Pengungkapan ini tidak hanya menyoroti praktik perdagangan emas tanpa izin, tetapi juga membuka adanya indikasi kuat tindak pidana pencucian uang (TPPU) yang dilakukan untuk menyamarkan hasil kejahatan.
Dalam konstruksi perkara, para tersangka diduga menjalankan skema transaksi ilegal secara terorganisir dengan memanfaatkan perusahaan sebagai sarana untuk memperlancar aktivitas sekaligus menyembunyikan aliran dana.
Temuan ini memperlihatkan praktik ilegal tersebut tidak berdiri sendiri, melainkan terhubung dengan upaya sistematis untuk mengaburkan asal-usul keuntungan yang diperoleh, sehingga menambah kompleksitas penanganan kasus oleh aparat penegak hukum.
Direktur Tindak Pidana Ekonomi Khusus Bareskrim Polri Brigjen Ade Safri Simanjuntak mengatakan, dalam penanganan perkara a quo, penyidik tidak hanya mengungkap terkait dengan dugaan perkara tindak pidana menampung, memanfaatkan, melakukan pengolahan dan/atau pemurnian, pengangkutan, penjualan emas yang berasal dari tambang tanpa izin. Namun penyidik juga menggunakan pendekatan tindak pidana pencucian uang dengan konsep ‘semi stand alone money laundering’.
“Yaitu konsep pendekatan penegakan hukum terhadap tindak pidana pencucian uang yang memungkinkan seseorang diproses dan dipidana karena pencucian uang meskipun tindak pidana asal (predicate crime) belum atau tidak dibuktikan terlebih dahulu di pengadilan,” ujar Ade dalam keterangannya, Minggu (12/4/2026).

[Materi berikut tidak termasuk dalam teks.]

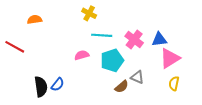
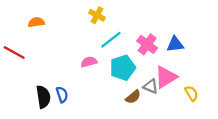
cyan line: (102, 35) -> (111, 40), turned -42
pink triangle: (170, 58) -> (166, 77), moved
yellow semicircle: (174, 84) -> (191, 93), turned 136
blue semicircle: (58, 85) -> (62, 95), turned -56

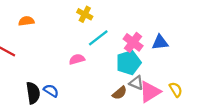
cyan pentagon: (123, 68) -> (129, 63), moved
pink triangle: (166, 77) -> (150, 92), moved
blue semicircle: (62, 95) -> (51, 91), turned -40

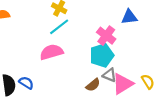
cyan line: (98, 38) -> (59, 27), moved
blue triangle: (160, 42) -> (129, 17), moved
pink semicircle: (77, 59) -> (51, 52), size x1.5

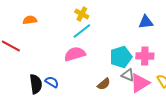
pink cross: (106, 36) -> (145, 56), moved, turned -36
brown semicircle: (93, 85) -> (104, 84), moved

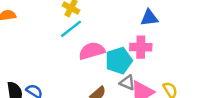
pink semicircle: (75, 54) -> (92, 51), moved
pink cross: (145, 56) -> (141, 47), moved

Sementara itu, tiga perusahaan yang terlibat tersebut adalah PT. Simba Jaya Utama (SJU), PT. Indah Golden Signature (IGS), dan PT. Suka Jadi Logam (SJL). Untuk tiga tersangka yang ditetapkan sebagai tersangka, yakni berinisial TW, DW, dan BSW.

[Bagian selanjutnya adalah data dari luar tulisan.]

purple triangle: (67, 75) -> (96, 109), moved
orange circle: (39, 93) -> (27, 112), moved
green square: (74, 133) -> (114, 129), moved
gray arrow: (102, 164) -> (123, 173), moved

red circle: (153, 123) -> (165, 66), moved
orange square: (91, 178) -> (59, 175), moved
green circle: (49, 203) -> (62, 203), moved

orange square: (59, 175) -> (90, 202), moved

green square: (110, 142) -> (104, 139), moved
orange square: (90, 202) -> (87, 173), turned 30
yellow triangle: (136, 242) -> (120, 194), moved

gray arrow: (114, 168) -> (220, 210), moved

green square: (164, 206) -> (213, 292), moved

Ade mengungkapkan, berdasarkan fakta hasil penyidikan sampai dengan saat ini, diketahui akumulasi transaksi jual beli emas yang diduga berasal dari pertambangan ilegal selama periode 2019-2025 mencapai Rp25,9 triliun.

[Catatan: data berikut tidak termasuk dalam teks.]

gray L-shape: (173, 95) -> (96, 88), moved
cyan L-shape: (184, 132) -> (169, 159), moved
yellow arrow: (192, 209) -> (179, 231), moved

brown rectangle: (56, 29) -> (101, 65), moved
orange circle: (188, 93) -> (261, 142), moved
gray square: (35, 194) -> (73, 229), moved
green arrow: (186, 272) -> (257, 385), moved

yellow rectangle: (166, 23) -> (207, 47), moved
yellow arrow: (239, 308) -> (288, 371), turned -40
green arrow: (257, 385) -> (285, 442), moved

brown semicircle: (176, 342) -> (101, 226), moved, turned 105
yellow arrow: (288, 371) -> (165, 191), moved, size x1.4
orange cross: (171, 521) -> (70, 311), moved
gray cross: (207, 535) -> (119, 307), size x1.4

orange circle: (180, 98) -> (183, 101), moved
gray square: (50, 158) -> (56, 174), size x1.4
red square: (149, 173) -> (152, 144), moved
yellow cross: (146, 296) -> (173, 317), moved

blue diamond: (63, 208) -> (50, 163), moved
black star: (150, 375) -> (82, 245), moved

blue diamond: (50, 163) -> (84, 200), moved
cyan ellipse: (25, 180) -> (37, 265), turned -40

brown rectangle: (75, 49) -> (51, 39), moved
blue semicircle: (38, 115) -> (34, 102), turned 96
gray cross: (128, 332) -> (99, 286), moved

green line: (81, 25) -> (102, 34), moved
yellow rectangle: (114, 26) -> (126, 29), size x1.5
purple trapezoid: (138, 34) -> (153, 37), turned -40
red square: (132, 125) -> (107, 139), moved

“Yang terdiri atas transaksi pembelian emas yang berasal dari tambang ilegal maupun penjualan sebagian atau seluruhnya kepada beberapa perusahaan pemurnian emas dan perusahaan eksportir,” ucap Ade.
Pada penggeledahan 19-20 Februari di sejumlah lokasi di Jawa Timur, Bareskrim menyita sejumlah barang bukti berupa:
- Dokumen invoice, surat pemesanan, surat jalan, transaksi jual beli, dan bukti elektronik
- Emas dalam berbagai bentuk perhiasan dengan berat total 8,16 kg
- Emas dalam bentuk batangan dengan berat total sekitar 51,3 kg diperkirakan bernilai sekitar Rp 150 miliar
- Uang tunai sebesar Rp 7,13 miliar yang terdiri dari mata uang Rupiah Rp 6.177.860.000 dan USD 60 ribu (sekitar Rp 960 juta)
Selain itu, penyidik juga berkolaborasi dengan PPATK dalam rangka penelusuran transaksi keuangan (follow the money) dan penelusuran aset (follow the assets) dalam pengungkapan perkara ini sebagai wujud penegakan hukum progresif.
“Yang tidak hanya menghukum para pelaku, namun juga melakukan penelusuran dan penyitaan terhadap harta kekayaan hasil kejahatan,” pungkas Ade.